Making Amplification MeasurableJonathan Stray, Luke Thorburn, Priyanjana Bengani / Apr 28, 2023
Luke Thorburn is a doctoral researcher in safe and trusted AI at King’s College London; Jonathan Stray is a Senior Scientist at The Center for Human-Compatible Artificial Intelligence (CHAI), Berkeley; and Priyanjana Bengani is a Senior Research Fellow at the Tow Center for Digital Journalism at Columbia University.
The term “amplification” is ubiquitous in discussions of recommender systems and even legislation, but is not well-defined. We have previously argued that the term is too ambiguous to be used in law, and that the three most common interpretations — comparison with a counterfactual baseline algorithm, mere distribution, or a lack of user agency — are either difficult to justify, or difficult to measure consistently. That said, the way recommender systems are designed does influence how widely different types of content are distributed. Amplification is an evocative term to describe this reality, and remains a prominent subject of research. For these reasons, it would be useful to have a common understanding of what amplification is and how to measure it.

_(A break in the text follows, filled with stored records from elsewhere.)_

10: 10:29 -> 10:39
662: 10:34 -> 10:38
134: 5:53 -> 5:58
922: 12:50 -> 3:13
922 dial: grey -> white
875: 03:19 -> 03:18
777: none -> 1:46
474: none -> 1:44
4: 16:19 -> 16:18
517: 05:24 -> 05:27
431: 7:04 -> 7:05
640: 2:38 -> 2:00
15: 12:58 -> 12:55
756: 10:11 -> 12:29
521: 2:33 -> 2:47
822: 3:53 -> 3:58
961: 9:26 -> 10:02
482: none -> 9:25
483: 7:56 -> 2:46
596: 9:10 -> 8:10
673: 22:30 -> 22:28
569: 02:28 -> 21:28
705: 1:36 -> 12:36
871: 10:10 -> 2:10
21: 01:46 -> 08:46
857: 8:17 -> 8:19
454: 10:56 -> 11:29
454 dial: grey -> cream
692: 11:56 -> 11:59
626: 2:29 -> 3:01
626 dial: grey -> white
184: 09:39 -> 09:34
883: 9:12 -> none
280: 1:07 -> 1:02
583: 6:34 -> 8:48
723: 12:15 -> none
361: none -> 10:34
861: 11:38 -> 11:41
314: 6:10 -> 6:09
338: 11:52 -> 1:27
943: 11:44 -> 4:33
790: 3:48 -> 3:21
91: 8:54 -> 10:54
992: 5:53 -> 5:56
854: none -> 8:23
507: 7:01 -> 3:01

In this piece, we propose five properties that measures of amplification should have if they are to be useful in discussions of recommender policy. Specifically, they should: (1) define the content of interest, (2) define an appropriate baseline, (3) focus on impressions as the relevant outcome, (4) isolate the effect of the algorithm from that of human behavior, and (5) specify the time horizon over which they apply. The first three properties are relatively easy to satisfy, while the latter involve causal inference and systemic equilibria, and pose greater challenges. A measure that satisfies these properties can be said to measure relative algorithmic amplification.
relative algorithmic amplification: A change in the distribution under one algorithm as compared to an alternative algorithm, holding user behavior constant.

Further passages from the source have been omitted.